# Exercise:
Leaving out the pictures, transcribe all of the records faithfully.

────────────────

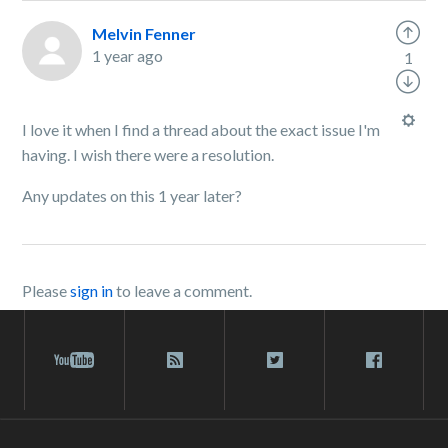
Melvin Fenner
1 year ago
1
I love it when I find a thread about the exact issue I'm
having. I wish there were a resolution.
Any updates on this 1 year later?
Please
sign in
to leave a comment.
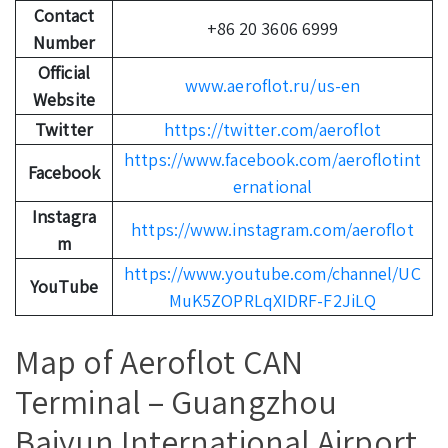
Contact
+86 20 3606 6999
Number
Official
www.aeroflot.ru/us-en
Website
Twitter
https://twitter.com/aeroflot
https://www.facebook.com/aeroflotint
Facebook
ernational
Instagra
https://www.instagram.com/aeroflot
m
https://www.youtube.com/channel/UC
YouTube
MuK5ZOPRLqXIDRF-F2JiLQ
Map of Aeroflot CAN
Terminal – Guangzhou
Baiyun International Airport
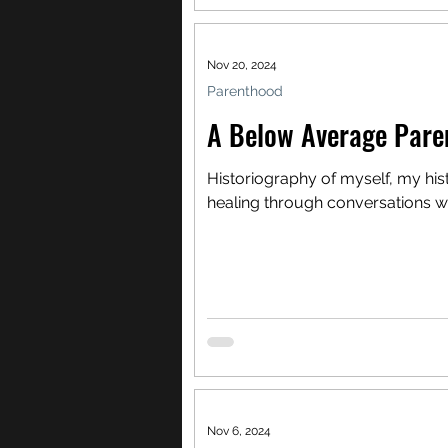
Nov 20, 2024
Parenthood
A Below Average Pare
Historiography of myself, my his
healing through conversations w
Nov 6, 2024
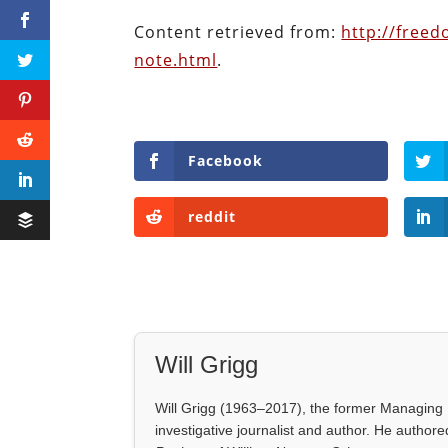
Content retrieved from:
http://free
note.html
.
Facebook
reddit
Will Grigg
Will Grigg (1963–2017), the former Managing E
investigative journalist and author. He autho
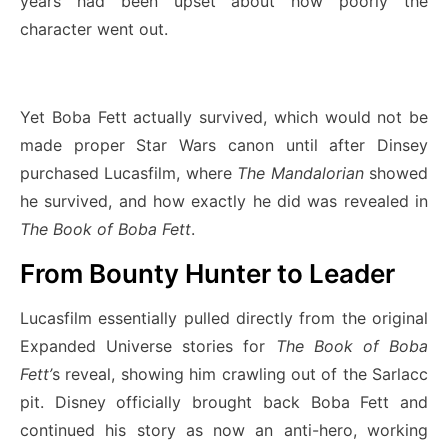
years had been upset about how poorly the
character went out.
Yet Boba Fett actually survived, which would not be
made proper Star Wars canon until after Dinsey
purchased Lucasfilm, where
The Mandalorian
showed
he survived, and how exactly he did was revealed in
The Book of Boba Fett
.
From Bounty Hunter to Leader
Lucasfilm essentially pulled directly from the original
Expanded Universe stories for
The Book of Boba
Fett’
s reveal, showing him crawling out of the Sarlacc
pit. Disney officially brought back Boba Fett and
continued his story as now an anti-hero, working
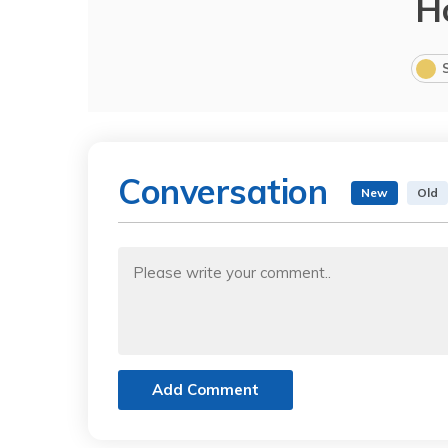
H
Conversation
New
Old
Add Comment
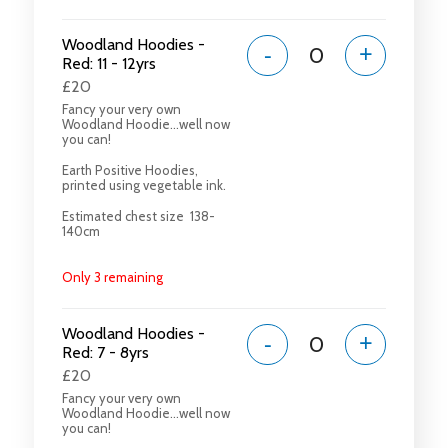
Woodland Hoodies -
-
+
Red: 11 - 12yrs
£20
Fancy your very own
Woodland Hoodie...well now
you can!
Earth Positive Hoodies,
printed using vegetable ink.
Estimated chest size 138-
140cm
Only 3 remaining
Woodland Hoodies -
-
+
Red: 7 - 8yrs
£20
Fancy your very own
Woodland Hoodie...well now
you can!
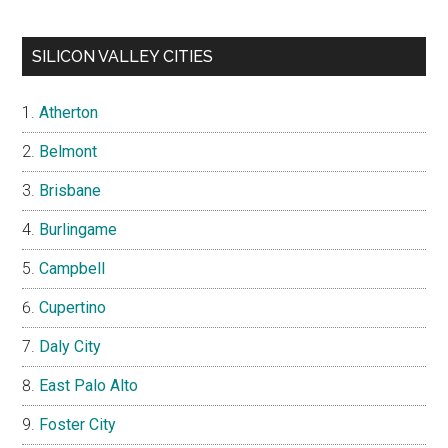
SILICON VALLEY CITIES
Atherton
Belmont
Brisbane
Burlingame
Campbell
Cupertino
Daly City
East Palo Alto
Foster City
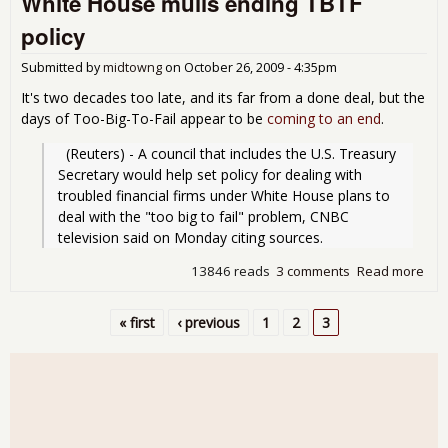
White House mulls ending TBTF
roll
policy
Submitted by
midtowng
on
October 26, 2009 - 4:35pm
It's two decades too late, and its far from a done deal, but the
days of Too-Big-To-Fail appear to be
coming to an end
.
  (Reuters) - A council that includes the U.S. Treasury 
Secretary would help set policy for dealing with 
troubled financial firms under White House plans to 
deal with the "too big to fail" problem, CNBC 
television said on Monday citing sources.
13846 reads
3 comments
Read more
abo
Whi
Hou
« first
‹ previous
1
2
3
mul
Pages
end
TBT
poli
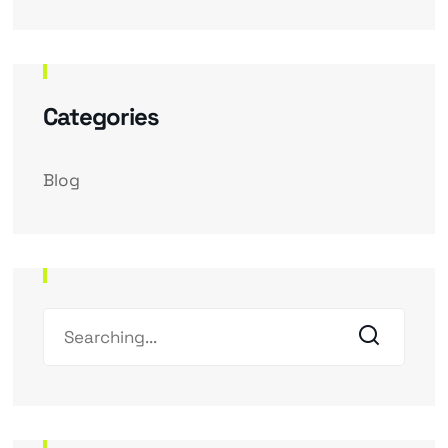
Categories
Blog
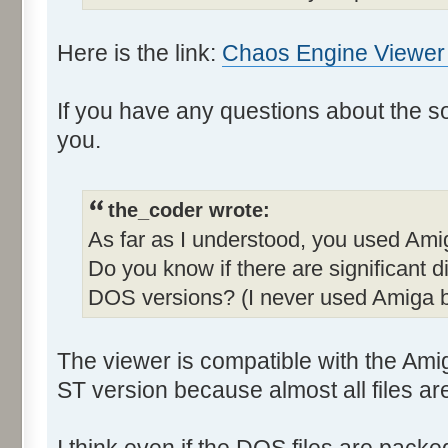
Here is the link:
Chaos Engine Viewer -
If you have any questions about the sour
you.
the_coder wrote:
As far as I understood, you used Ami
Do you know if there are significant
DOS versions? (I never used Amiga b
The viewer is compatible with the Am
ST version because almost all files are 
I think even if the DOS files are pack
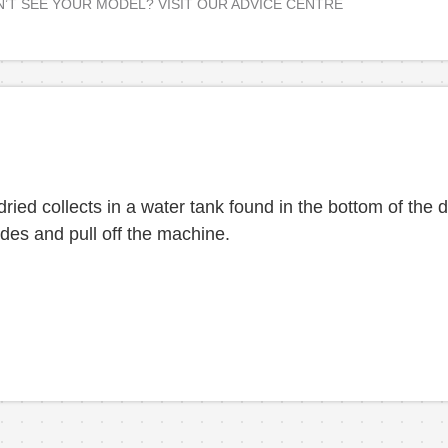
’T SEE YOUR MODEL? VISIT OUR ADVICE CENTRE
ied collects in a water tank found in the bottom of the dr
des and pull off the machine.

────────────────

# Answer box:
Melvin Fenner
1 year ago
1
I love it when I find a thread about the exact issue I'm
having. I wish there were a resolution.
Any updates on this 1 year later?
Please
sign in
to leave a comment.
Contact
+86 20 3606 6999
Number
Official
www.aeroflot.ru/us-en
Website
Twitter
https://twitter.com/aeroflot
https://www.facebook.com/aeroflotint
Facebook
ernational
Instagra
https://www.instagram.com/aeroflot
m
https://www.youtube.com/channel/UC
YouTube
MuK5ZOPRLqXIDRF-F2JiLQ
Map of Aeroflot CAN
Terminal – Guangzhou
Baiyun International Airport
Nov 20, 2024
Parenthood
A Below Average Pare
Historiography of myself, my his
healing through conversations w
Nov 6, 2024
Content retrieved from:
http://free
note.html
.
Facebook
reddit
Will Grigg
Will Grigg (1963–2017), the former Managing E
investigative journalist and author. He autho
years had been upset about how poorly the
character went out.
Yet Boba Fett actually survived, which would not be
made proper Star Wars canon until after Dinsey
purchased Lucasfilm, where
The Mandalorian
showed
he survived, and how exactly he did was revealed in
The Book of Boba Fett
.
From Bounty Hunter to Leader
Lucasfilm essentially pulled directly from the original
Expanded Universe stories for
The Book of Boba
Fett’
s reveal, showing him crawling out of the Sarlacc
pit. Disney officially brought back Boba Fett and
continued his story as now an anti-hero, working
H
Conversation
New
Old
Add Comment
Woodland Hoodies -
-
+
Red: 11 - 12yrs
£20
Fancy your very own
Woodland Hoodie...well now
you can!
Earth Positive Hoodies,
printed using vegetable ink.
Estimated chest size 138-
140cm
Only 3 remaining
Woodland Hoodies -
-
+
Red: 7 - 8yrs
£20
Fancy your very own
Woodland Hoodie...well now
you can!
SILICON VALLEY CITIES
Atherton
Belmont
Brisbane
Burlingame
Campbell
Cupertino
Daly City
East Palo Alto
Foster City
White House mulls ending TBTF
roll
policy
Submitted by
midtowng
on
October 26, 2009 - 4:35pm
It's two decades too late, and its far from a done deal, but the
days of Too-Big-To-Fail appear to be
coming to an end
.
  (Reuters) - A council that includes the U.S. Treasury 
Secretary would help set policy for dealing with 
troubled financial firms under White House plans to 
deal with the "too big to fail" problem, CNBC 
television said on Monday citing sources.
13846 reads
3 comments
Read more
abo
Whi
Hou
« first
‹ previous
1
2
3
mul
Pages
end
TBT
poli
Categories
Blog
Here is the link:
Chaos Engine Viewer -
If you have any questions about the sour
you.
the_coder wrote:
As far as I understood, you used Ami
Do you know if there are significant
DOS versions? (I never used Amiga b
The viewer is compatible with the Am
ST version because almost all files are 
I think even if the DOS files are pack
’T SEE YOUR MODEL? VISIT OUR ADVICE CENTRE
ied collects in a water tank found in the bottom of the dr
des and pull off the machine.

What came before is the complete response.